Preparó el tiro, pero antes de que pudiese disparar, las figuras en movimiento salieron a plena luz entre las altas hierbas.
Joao creyó atragantarse.
—Madre de Dios… Madre de Dios… —murmuró Rhin.
Era un grupo mezclado de criaturas, de pie como si estuviera dispuesto a pasar revista a todo lo largo de la orilla. Eran en gran parte humanos en su conformación, si bien había unas cuantas copias gigantes de insectos-mántidos, escarabajos, y algo con una trompa en forma de látigo. Los humanos eran principalmente indios, y en su mayor parte parecidos a los que raptaron a Joao y a su padre.
Intercalados a lo largo de la fila, aparecían ejemplares simples de individuos: uno tenía la apariencia idéntica del prefecto Martinho, el padre de Joao, y junto a él… ¡Vierho! Y también los demás hombres del campamento.
Joao dispuso el rifle para disparar por la tronera.
—¡No! —gritó Rhin—. Espere. Fíjese en sus Ojos…, tienen una mirada cristalina. Podrían ser nuestros amigos, drogados, o… —Y Rhin se interrumpió sin poder seguir hablando.
«O peor aún», pensó Joao.
—Es posible que sean rehenes —dijo Chen-Lhu—. Una manera segura de saberlo es disparar a uno de ellos. —Se levantó y abrió la caja de herramientas y repuestos del helicar—. Aquí tiene una bala.
—¡Deje eso! —gritó Joao.
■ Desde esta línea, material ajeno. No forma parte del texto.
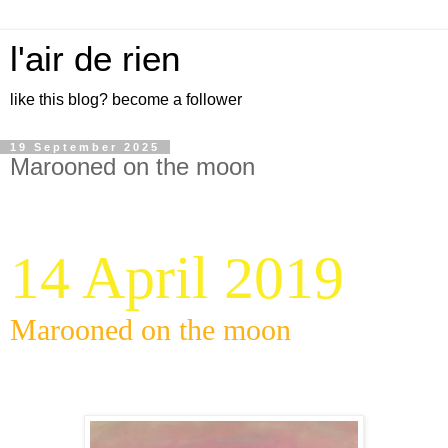
l'air de rien
like this blog? become a follower
19 September 2025
Marooned on the moon
14 April 2019
Marooned on the moon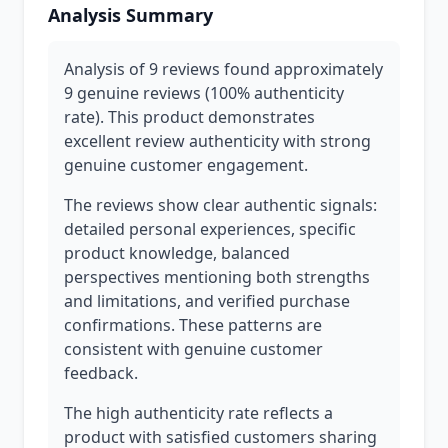
Analysis Summary
Analysis of 9 reviews found approximately
9 genuine reviews (100% authenticity
rate). This product demonstrates
excellent review authenticity with strong
genuine customer engagement.
The reviews show clear authentic signals:
detailed personal experiences, specific
product knowledge, balanced
perspectives mentioning both strengths
and limitations, and verified purchase
confirmations. These patterns are
consistent with genuine customer
feedback.
The high authenticity rate reflects a
product with satisfied customers sharing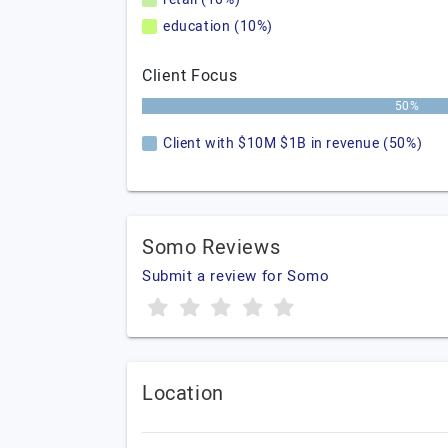
education (10%)
Client Focus
50%
Client with $10M $1B in revenue (50%)
Somo Reviews
Submit a review for Somo
Location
Retiró el rifle y selló el portillo y la tronera.
Chen-Lhu apretó los labios. «Aquellos latinos…, tan faltos de realismo». Devolvió la bala a la caja y se sentó. Podría haber elegido a uno de aquellos individuos menores como objetivo. Hubiera obtenido una información muy valiosa.
Dejaron atrás las figuras que permanecían en pie a lo largo de la orilla, rodeadas por enormes árboles y matorrales.
Las sombras del atardecer comenzaron a acolchar las orillas del río. La noche llegaría en un momento.
Chen-Lhu se estremeció, se sentó mientras el sol se escondía tras las montañas. Escrutó sigilosamente el entorno. Los vapores de amatista del crepúsculo producían un espacio de agua rojiza y tranquila delante del helicar, como un enorme charco de sangre. Luego la quietud reinó en el río y entraron todos en el húmedo colchón de la noche.
Chen-Lhu observó que las dos sombras de los asientos frontales se habían convertido en una sola.
«El animal con dos espaldas», pensó el chino. Le pareció un pensamiento tan divertido, que se tapó la boca con una mano para evitar soltar la carcajada.
—Voy a dormir, Johnny —dijo entonces—. Tome la guardia y despiérteme a medianoche.
Los suaves ruidos procedentes de los asientos frontales cesaron por un momento, para continuar después.
—Está bien —contestó Joao con voz alterada.
«Ah, esa Rhin… —pensó nuevamente Chen-Lhu—. Qué magnífica herramienta incluso cuando no quiere serlo…».